Rural generalist training – the right pathway for rural medicine?
Dr Daniel Halliday, RDAQ, Australia*
Rural Generalism is a “Back to the Future” phenomenon. Its development is in response to the poor recruitment and retention of rural medical staff and subsequent de-skilling of the rural medical workforce in Queensland. This had lead to a reduction seen in procedural services provided to rural communities.
Rural Generalism establishes a formal supported training pathway within already established training structures. It identifies the future rural medical workforce at an early stage in their careers (from medical school), and encompasses a vertical integration model of general practice training.
RDAQ and now RDAA have formally registered support for the Rural Generalism movement. It is seen as the potential saviour of rural medicine.
Is this the case? The main issues surrounding the development of the Rural Generalist Training Pathway in Queensland should be considered. RDAA needs to review cases where it is working, where the model is not addressing the needs of rural communities and their medical workforce, and why difficulties are occurring.

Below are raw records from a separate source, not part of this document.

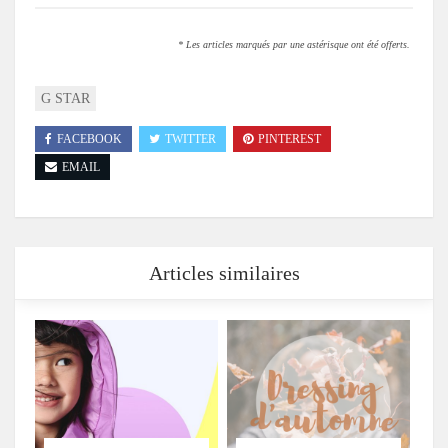
* Les articles marqués par une astérisque ont été offerts.
G STAR
FACEBOOK
TWITTER
PINTEREST
EMAIL
Articles similaires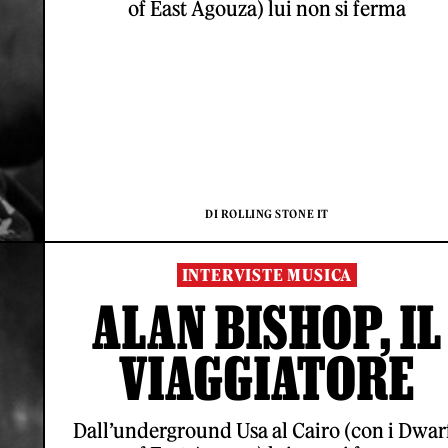
of East Agouza) lui non si ferma
DI ROLLING STONE IT
INTERVISTE MUSICA
ALAN BISHOP, IL
VIAGGIATORE
Dall’underground Usa al Cairo (con i Dwar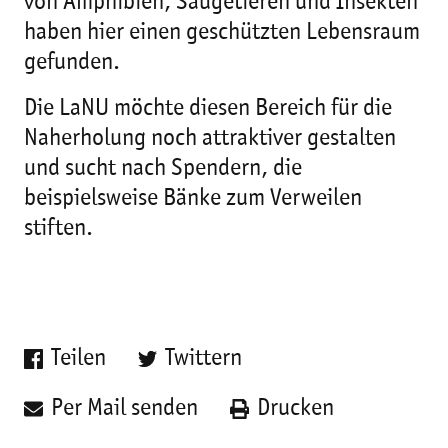
von Amphibien, Säugetieren und Insekten
haben hier einen geschützten Lebensraum
gefunden.
Die LaNU möchte diesen Bereich für die
Naherholung noch attraktiver gestalten
und sucht nach Spendern, die
beispielsweise Bänke zum Verweilen
stiften.
Teilen
Twittern
Per Mail senden
Drucken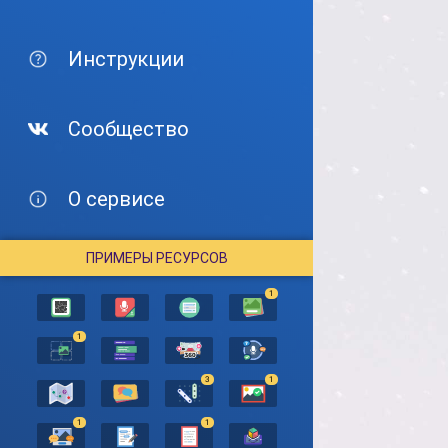
Инструкции
Сообщество
О сервисе
ПРИМЕРЫ РЕСУРСОВ
1
1
3
1
1
1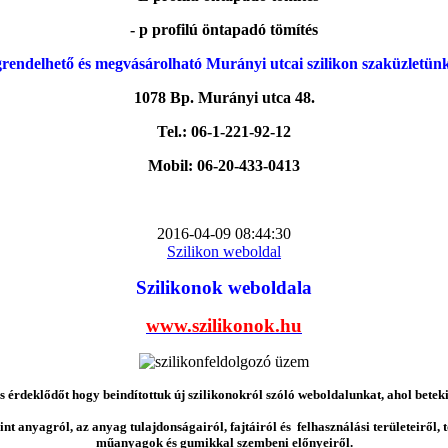
- p profilú öntapadó tömítés
rendelhető és megvásárolható Murányi utcai szilikon szaküzletün
1078 Bp. Murányi utca 48.
Tel.: 06-1-221-92-12
Mobil: 06-20-433-0413
2016-04-09 08:44:30
Szilikon weboldal
Szilikonok weboldala
www.szilikonok.hu
érdeklődőt hogy beindítottuk új szilikonokról szóló weboldalunkat, ahol betek
nt anyagról, az anyag tulajdonságairól, fajtáiról és felhasználási területeiről,
műanyagok és gumikkal szembeni előnyeiről.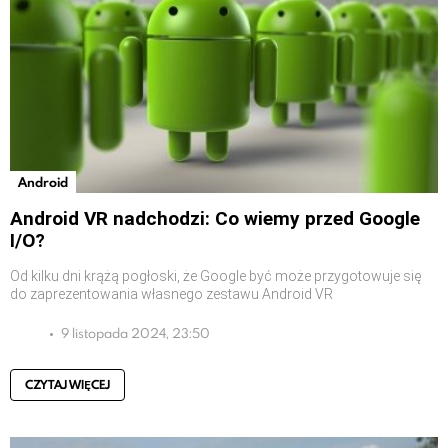
Android
Android VR nadchodzi: Co wiemy przed Google
I/O?
Od kilku dni krążą pogłoski, że Google być może przygotowuje się
do zaprezentowania własnego zestawu Android VR
9 listopada 2024, 23:50
CZYTAJ WIĘCEJ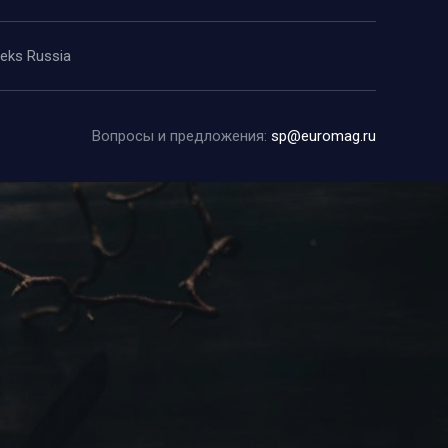
eeks Russia
Вопросы и предложения:
sp@euromag.ru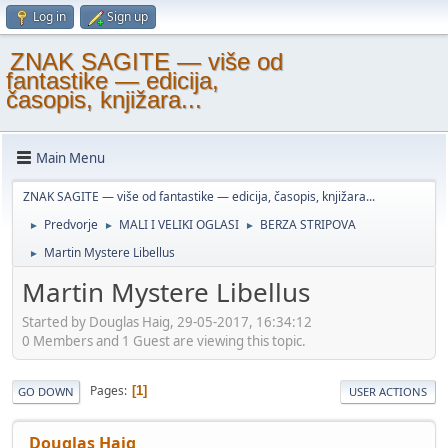
Log in
Sign up
ZNAK SAGITE — više od
fantastike — edicija,
časopis, knjižara...
Main Menu
ZNAK SAGITE — više od fantastike — edicija, časopis, knjižara...
Predvorje
MALI I VELIKI OGLASI
BERZA STRIPOVA
►
►
►
Martin Mystere Libellus
►
Martin Mystere Libellus
Started by Douglas Haig, 29-05-2017, 16:34:12
0 Members and 1 Guest are viewing this topic.
Pages
1
GO DOWN
USER ACTIONS
Douglas Haig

In dealing with a national roll-out of Rural Generalism three main issues need to be considered; funding, partnerships and outcomes.
Without appropriate and continued funding from the Federal and State Governments, a Rural Generalism model will not succeed. The Queensland Government has placed a significant amount into the program for five years, and is only just starting to see rewards.
Collaboration and partnerships will need to exist between Federal and State Governments, training colleges (not only general practice), general practice training providers, medico-political bodies such as RDAA and rural communities.
Finally, all involved must consider the outcomes trying to be achieved. The main outcome is better access to, and improved health care for, rural communities. The second, integral to the first, revolves around maintaining and developing a competent, comfortable and content rural medical workforce for the future.